Lettre à Jean-Pierre Darroussin

Cher Jean-Pierre,

Je ne vous connais pas, et pourtant cela fait trente-cinq ans que vous guidez mes pas. Très exactement depuis que je vous ai découvert dans « Psy », de Philippe de Broca, en 1980. À l’époque déjà, et immédiatement, la tendresse de votre posture lunaire m’avait touché. Et tout de suite je vous ai aimé, vous et chacun des personnages que vous avez toujours incarnés avec une vérité déconcertante.

Je vous ai trouvé attachant dans « Dialogue avec mon jardinier », de Jean Becker. Même après la mort de votre personnage, vos partenaires célébraient encore l’amour qu’ils vous portaient dans des discussions délicates et affectueuses. Vous m’avez fait pleurer en père aimant et perdu dans « Qui plume la lune ? », de Christine Carrière. Vous savez incarner tout à la fois l’ami idéal, celui sur lequel on peut compter parce qu’il pose toujours sur vous un regard accueillant et réparateur, mais aussi le solitaire meurtri et discret qui porte seul ses tourments pour ne pas en imposer le fardeau aux autres. Vous m’avez fait rire bien des fois aussi, pas de ce rire gras qui réduit à néant les nuances, mais de ce rire qui se nourrit des sensibilités de la vie humaine, de ses fragilités, de ses lâchetés et de ses courages. Héros ordinaire qui maintient obstinément sa route comme l’a fait à une autre époque James Stewart affrontant le Sénat.

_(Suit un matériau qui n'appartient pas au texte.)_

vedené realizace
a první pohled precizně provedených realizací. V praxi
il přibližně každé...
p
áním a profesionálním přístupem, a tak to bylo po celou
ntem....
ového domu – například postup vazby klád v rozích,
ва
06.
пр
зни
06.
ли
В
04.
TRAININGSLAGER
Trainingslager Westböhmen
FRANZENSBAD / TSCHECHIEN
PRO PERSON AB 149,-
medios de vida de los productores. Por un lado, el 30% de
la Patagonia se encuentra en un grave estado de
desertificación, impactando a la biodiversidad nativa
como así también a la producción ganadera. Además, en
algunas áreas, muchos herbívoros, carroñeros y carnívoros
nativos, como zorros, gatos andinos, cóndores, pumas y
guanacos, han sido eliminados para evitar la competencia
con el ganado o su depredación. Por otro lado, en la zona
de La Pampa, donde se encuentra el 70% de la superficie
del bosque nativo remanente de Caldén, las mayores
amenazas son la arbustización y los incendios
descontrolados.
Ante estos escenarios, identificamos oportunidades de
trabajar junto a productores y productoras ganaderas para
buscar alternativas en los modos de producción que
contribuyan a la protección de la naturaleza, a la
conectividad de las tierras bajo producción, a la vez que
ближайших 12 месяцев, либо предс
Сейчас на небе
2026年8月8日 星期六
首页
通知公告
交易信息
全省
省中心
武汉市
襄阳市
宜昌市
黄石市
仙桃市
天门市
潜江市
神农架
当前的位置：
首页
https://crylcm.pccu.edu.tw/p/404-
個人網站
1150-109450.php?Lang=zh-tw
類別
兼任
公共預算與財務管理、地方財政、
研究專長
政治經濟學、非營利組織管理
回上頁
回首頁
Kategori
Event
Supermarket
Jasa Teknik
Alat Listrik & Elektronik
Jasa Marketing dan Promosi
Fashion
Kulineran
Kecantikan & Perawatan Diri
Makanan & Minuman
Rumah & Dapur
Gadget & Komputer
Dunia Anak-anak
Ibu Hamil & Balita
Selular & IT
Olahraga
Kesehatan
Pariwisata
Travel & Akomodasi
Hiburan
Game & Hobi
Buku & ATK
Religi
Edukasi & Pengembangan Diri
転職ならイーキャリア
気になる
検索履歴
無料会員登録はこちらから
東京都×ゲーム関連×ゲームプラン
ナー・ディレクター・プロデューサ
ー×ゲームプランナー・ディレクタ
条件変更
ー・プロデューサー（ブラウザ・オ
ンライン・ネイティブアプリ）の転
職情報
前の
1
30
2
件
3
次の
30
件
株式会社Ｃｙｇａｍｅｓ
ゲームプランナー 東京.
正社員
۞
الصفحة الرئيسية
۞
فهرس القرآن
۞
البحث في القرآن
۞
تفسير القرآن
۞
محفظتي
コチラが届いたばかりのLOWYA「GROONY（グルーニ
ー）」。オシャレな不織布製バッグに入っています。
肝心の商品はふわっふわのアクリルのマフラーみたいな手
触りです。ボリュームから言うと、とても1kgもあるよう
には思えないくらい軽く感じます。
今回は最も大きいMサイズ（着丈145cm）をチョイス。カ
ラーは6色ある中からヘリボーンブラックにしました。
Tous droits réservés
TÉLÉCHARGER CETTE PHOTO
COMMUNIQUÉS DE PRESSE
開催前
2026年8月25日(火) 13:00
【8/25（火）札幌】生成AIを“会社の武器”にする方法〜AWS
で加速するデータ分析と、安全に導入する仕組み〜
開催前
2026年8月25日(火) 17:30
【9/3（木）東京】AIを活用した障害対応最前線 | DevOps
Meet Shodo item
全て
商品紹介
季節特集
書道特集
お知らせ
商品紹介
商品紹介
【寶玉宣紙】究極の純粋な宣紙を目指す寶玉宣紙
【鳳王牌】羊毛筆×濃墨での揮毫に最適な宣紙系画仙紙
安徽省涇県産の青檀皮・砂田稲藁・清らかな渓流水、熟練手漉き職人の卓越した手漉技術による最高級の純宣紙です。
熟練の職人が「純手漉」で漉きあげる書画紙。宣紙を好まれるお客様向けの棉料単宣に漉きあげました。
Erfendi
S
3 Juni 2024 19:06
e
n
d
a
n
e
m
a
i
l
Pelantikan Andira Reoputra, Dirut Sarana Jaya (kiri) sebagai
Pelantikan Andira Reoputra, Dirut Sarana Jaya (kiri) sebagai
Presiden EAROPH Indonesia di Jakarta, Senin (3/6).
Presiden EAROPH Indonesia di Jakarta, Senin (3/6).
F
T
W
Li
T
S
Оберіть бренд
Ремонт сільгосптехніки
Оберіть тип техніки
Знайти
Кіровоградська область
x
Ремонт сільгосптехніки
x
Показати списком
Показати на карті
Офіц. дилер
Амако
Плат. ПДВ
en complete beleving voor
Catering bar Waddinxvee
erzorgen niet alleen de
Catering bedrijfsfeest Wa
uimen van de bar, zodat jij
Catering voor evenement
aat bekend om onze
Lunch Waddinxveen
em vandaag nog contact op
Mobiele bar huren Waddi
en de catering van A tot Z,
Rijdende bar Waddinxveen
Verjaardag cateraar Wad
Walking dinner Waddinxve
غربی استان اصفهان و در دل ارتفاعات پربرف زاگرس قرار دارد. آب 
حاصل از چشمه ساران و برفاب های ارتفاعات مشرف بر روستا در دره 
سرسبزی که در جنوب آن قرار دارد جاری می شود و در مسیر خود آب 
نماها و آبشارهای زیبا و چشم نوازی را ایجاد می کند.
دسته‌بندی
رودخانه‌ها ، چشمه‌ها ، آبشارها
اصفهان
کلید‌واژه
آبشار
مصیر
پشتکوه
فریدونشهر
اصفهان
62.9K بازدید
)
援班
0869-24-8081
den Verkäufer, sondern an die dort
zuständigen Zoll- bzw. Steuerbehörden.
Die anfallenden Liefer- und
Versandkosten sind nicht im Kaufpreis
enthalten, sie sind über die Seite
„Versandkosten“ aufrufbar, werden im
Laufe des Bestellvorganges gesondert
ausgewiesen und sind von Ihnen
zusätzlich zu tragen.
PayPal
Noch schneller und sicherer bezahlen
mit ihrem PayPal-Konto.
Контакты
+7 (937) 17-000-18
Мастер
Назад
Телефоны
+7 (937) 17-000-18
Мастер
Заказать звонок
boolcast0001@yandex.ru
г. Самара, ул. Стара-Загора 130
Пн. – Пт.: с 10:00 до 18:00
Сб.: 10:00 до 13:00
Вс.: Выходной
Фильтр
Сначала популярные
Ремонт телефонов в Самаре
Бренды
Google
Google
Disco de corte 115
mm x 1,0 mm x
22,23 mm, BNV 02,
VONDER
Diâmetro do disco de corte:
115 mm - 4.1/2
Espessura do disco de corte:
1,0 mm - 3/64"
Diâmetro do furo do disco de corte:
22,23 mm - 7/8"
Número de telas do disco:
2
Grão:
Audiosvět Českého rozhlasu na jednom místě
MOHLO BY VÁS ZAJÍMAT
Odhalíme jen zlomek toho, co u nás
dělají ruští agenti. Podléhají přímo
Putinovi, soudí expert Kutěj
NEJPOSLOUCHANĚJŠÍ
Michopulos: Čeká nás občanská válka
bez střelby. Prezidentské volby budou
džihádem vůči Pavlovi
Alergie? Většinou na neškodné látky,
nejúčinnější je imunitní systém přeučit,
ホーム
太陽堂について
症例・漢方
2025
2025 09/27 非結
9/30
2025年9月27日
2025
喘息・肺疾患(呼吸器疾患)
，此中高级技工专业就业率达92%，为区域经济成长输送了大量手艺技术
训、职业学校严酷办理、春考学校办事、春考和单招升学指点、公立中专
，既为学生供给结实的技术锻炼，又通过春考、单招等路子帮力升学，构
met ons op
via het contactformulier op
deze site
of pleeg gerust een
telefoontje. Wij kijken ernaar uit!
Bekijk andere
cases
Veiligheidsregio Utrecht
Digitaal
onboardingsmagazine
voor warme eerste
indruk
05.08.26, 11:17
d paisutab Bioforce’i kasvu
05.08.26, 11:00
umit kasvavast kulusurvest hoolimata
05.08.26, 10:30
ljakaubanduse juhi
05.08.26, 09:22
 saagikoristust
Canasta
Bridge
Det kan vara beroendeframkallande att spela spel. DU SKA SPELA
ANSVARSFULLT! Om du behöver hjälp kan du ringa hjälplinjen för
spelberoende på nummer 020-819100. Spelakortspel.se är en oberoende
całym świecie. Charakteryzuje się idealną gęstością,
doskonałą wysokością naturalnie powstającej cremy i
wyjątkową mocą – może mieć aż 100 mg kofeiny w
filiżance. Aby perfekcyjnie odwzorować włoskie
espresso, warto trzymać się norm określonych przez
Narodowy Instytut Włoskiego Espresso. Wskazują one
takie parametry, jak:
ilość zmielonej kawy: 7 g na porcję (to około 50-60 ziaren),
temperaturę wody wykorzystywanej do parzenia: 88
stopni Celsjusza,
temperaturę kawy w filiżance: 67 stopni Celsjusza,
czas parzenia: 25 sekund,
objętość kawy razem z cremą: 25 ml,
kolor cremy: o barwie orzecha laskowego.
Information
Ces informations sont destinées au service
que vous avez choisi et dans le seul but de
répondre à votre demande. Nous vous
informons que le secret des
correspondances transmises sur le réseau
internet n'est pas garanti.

Toutes ces vérités de l’humain que vous traduisez à merveille font de vous un être à la fois « banal » parce que vous ressemblez à beaucoup d’entre nous, fragile, complexe, et en même temps unique parce que vous seul savez les révéler avec autant de beauté et de bonté. Si le cinéma est l’art qui donne à voir en les transcendant les aspérités de l’existence et les replis de la vie, vous êtes un de ses grands artistes. Parce que votre masque d’acteur nous dévoile sans jamais nous défigurer.